=== EXERCISE REQUIREMENTS ===
Among the entries below, the lines from the one with "zdobyliśmy." up to and including the one with "declaraciones evidencian los su" are to be restated exactly, without pictures.

╭─ DATA

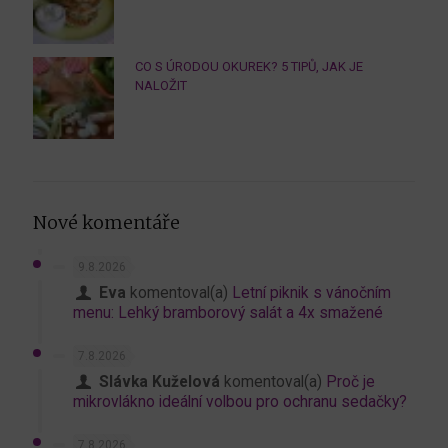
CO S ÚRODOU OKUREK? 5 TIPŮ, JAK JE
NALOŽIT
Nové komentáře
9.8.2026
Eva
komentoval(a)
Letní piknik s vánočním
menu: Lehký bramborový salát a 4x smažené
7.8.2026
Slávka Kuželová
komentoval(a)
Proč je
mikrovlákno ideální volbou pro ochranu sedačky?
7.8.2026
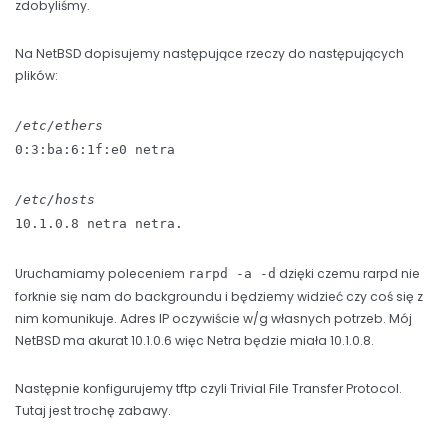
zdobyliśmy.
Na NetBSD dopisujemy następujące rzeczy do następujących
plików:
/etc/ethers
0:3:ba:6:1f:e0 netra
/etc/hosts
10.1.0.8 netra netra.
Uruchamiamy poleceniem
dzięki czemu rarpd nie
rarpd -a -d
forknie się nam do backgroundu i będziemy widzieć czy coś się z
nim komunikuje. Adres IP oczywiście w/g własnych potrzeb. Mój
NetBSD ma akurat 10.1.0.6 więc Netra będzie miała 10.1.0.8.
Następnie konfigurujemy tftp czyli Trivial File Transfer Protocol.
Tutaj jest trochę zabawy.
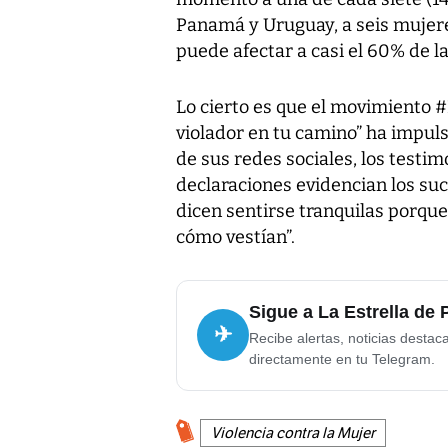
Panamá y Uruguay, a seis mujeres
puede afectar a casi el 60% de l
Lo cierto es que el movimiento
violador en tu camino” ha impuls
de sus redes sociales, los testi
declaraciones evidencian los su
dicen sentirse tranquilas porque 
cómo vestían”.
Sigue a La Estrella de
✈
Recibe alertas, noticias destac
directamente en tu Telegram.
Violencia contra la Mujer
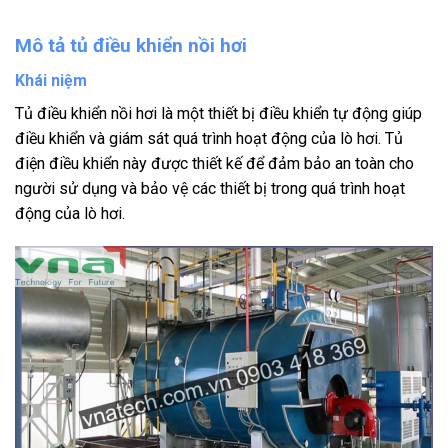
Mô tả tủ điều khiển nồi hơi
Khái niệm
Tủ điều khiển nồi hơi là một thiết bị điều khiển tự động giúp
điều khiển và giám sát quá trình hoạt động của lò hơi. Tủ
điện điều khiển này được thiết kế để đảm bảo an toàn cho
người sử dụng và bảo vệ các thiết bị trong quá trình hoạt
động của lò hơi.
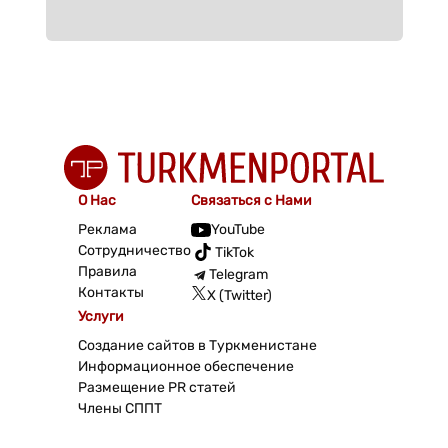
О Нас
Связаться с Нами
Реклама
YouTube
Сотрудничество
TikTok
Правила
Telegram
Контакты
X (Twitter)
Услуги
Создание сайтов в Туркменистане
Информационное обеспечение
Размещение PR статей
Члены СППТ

╰─
╭─ DATA

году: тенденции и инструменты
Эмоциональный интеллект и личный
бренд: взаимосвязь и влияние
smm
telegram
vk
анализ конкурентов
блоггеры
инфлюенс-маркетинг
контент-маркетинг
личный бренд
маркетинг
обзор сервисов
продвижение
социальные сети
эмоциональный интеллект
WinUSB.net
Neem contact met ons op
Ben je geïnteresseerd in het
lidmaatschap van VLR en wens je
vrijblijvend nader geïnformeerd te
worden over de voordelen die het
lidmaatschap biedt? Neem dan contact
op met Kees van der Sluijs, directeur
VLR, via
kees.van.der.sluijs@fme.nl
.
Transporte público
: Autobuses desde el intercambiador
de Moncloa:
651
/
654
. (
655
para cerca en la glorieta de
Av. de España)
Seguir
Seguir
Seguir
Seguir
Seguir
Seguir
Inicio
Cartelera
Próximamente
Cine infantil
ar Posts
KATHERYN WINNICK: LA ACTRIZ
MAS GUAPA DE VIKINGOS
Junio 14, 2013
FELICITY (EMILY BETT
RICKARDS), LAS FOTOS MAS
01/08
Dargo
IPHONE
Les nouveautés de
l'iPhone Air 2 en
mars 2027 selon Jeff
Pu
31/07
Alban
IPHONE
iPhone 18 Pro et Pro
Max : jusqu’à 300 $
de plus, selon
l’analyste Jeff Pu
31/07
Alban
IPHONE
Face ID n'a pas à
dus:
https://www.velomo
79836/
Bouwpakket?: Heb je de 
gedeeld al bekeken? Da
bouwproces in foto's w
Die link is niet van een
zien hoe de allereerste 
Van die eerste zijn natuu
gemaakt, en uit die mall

╰─

=== ANSWER ===
zdobyliśmy.
Na NetBSD dopisujemy następujące rzeczy do następujących
plików:
/etc/ethers
0:3:ba:6:1f:e0 netra
/etc/hosts
10.1.0.8 netra netra.
Uruchamiamy poleceniem
dzięki czemu rarpd nie
rarpd -a -d
forknie się nam do backgroundu i będziemy widzieć czy coś się z
nim komunikuje. Adres IP oczywiście w/g własnych potrzeb. Mój
NetBSD ma akurat 10.1.0.6 więc Netra będzie miała 10.1.0.8.
Następnie konfigurujemy tftp czyli Trivial File Transfer Protocol.
Tutaj jest trochę zabawy.
Panamá y Uruguay, a seis mujeres
puede afectar a casi el 60% de l
Lo cierto es que el movimiento
violador en tu camino” ha impuls
de sus redes sociales, los testi
declaraciones evidencian los su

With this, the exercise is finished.